The Middle East Build-Up, Two Weeks Later: What Investors Must Think About Now

18 Mar, 2026 | Market Insight

Written by Darren Katz

A few weeks ago, in The Middle East Build-Up: What Investors Must Think About Now, we argued that investors did not need to predict war, they needed to prepare for its consequences. The core view was simple. If the US and Iran moved toward open conflict, oil would spike, defence would rerate, bond markets would wobble, and the real opportunity would sit not in the first panic trade but in structurally advantaged businesses linked to energy security, strategic infrastructure, and government-backed capital allocation. That framing has, broadly speaking, held up.

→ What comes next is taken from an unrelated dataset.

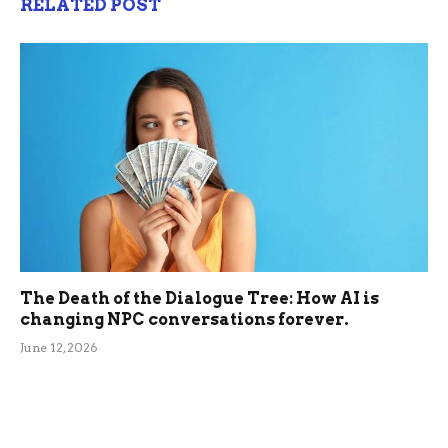
RELATED POST
The Death of the Dialogue Tree: How AI is
changing NPC conversations forever.
June 12, 2026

Strait of Hormuz investment strategy

Since then, the Strait of Hormuz has gone from theoretical risk to live market stress. Reuters reported that the disruption amounted to the largest oil-supply shock on record, with Brent settling above $100 a barrel on March 12, before prices whipsawed lower as some vessels began moving again and strategic reserve releases came into view. By March 17, oil had bounced again after renewed Iranian attacks on UAE energy infrastructure. In other words, the market has not priced a clean, linear oil shock. It has priced chaos, partial reopening, fresh escalation, and a very large geopolitical risk premium.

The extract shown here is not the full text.